(2000) JLP 45: 115-135
DISCOURSE AND DEFIANCE: LAW, HEALING, AND THE IMPLICATIONS OF COMMUNITIES IN RESISTANCE
Jo-Anne Fiske and Patty J. Ginn
Abstract
The study of legal pluralism has hitherto focused on issues of jurisdiction, contestations and contradictions in legal doctrines and practices. In this paper we turn our attention to pluralism embedded in a single legal order, Canadian criminal law. Grounding our work in a notion of the discursive formation of identity we explore the manner in which two Canadian men, one a bishop of the Roman Catholic Church, the other a convicted abuser, select spiritual and psychological socio-legal discourses of transgression and transcendence as they defend themselves from charges couched in conventional legal categories; the bishop denying rape and indecent assault, the other attempting to avoid accepting responsibility for his violence. By contrasting their discursive manoeuvres with those of the women they have harmed - who embrace discourses of colonialism and feminism - we explore the consequences of the legal system's attempt to accommodate alternative notions of social justice that are grounded in concepts of healing.

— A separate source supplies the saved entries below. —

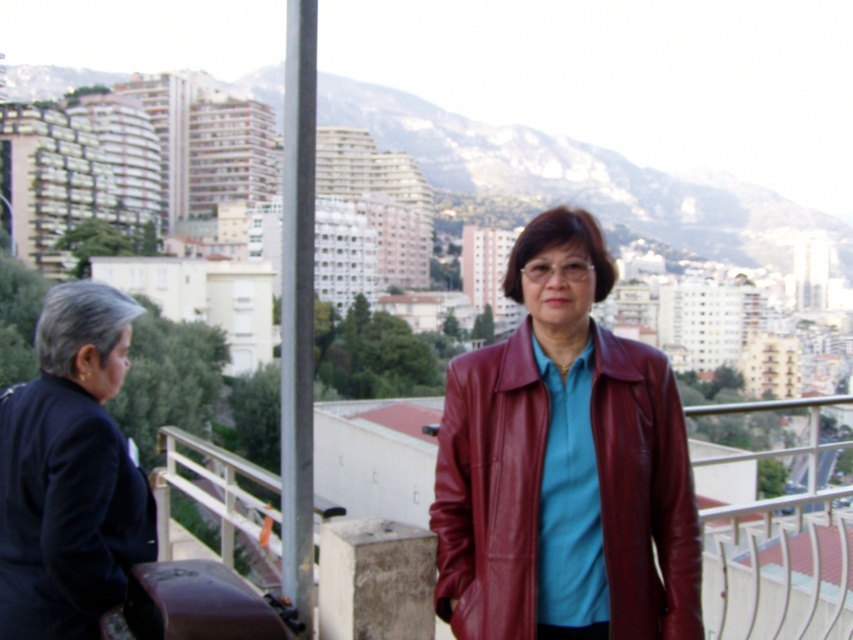 Question: Can you confirm if shiny maroon leather jacket at center is wider than dark blue leather jacket at left?

Choices:
 (A) yes
 (B) no

Answer: (A)

Question: Is shiny maroon leather jacket at center bigger than dark blue leather jacket at left?

Choices:
 (A) yes
 (B) no

Answer: (A)

Question: Does shiny maroon leather jacket at center have a lesser width compared to dark blue leather jacket at left?

Choices:
 (A) yes
 (B) no

Answer: (B)

Question: Which point is closer to the camera?

Choices:
 (A) (496, 584)
 (B) (64, 506)

Answer: (B)

Question: Which point is closer to the camera?

Choices:
 (A) shiny maroon leather jacket at center
 (B) dark blue leather jacket at left

Answer: (B)

Question: Which point is closer to the camera taking this photo?

Choices:
 (A) (461, 627)
 (B) (123, 580)

Answer: (B) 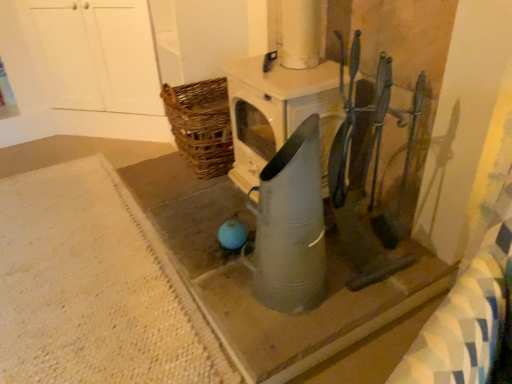 Image resolution: width=512 pixels, height=384 pixels. Identify the location of free space to the left of metallic gray watering can at center. (222, 290). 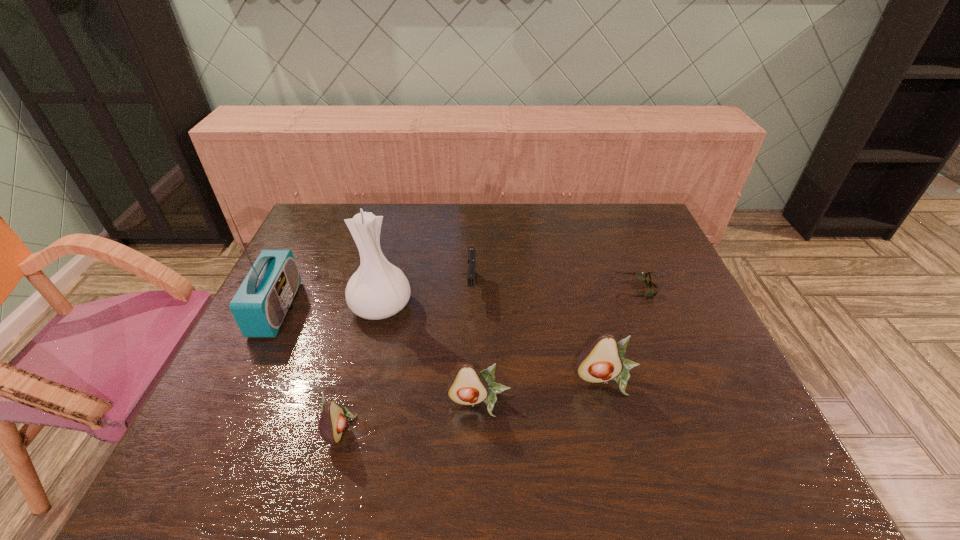 Image resolution: width=960 pixels, height=540 pixels. Find the location of `vacant region located on the seed side of the fifth tallest object`. vacant region located on the seed side of the fifth tallest object is located at coordinates (474, 427).

The image size is (960, 540). Identify the location of free space located on the seed side of the sixth object from left to right. (617, 420).

You are a GUI agent. You are given a task and a screenshot of the screen. Output one action in this format:
    pyautogui.click(x=<x>, y=<y>)
    Task: Click on the vacant area situated 0.390m on the back of the vase
    Image resolution: width=960 pixels, height=540 pixels.
    Given the screenshot: What is the action you would take?
    (x=403, y=214)

Where is `vacant space located 0.330m on the front panel of the radio receiver`? The height and width of the screenshot is (540, 960). vacant space located 0.330m on the front panel of the radio receiver is located at coordinates (412, 309).

Locate an element on the screen. vacant space located 0.250m aim along the barrel of the pistol is located at coordinates (470, 380).

Locate an element on the screen. vacant area located on the front-facing side of the shortest object is located at coordinates (527, 289).

Find the location of a particular element. This screenshot has height=540, width=960. vacant space located 0.230m on the front-facing side of the shortest object is located at coordinates (534, 289).

Find the location of a particular element. The width and height of the screenshot is (960, 540). vacant space located on the front-facing side of the shortest object is located at coordinates (575, 289).

Where is `object present at the left edge`? object present at the left edge is located at coordinates (261, 303).

Identify the location of object located in the right edge section of the desktop. The height and width of the screenshot is (540, 960). (645, 277). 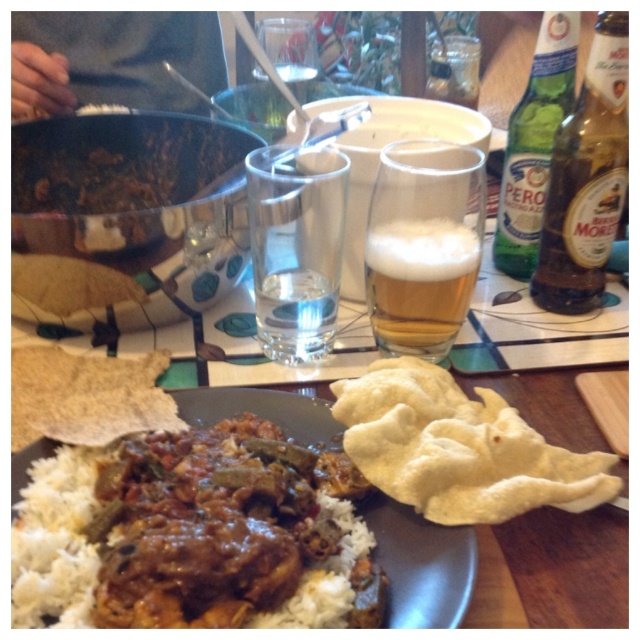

We argue that the manner in which we have conventionally conceptualised legal pluralism is now in question. It is time to turn our gaze to the construction of plural legalisms and to ask how, and with what implications, some citizens are enabled to re-construct their identity and subject positions (embedded in strong and persuasive cultural narratives) before the law while others are not.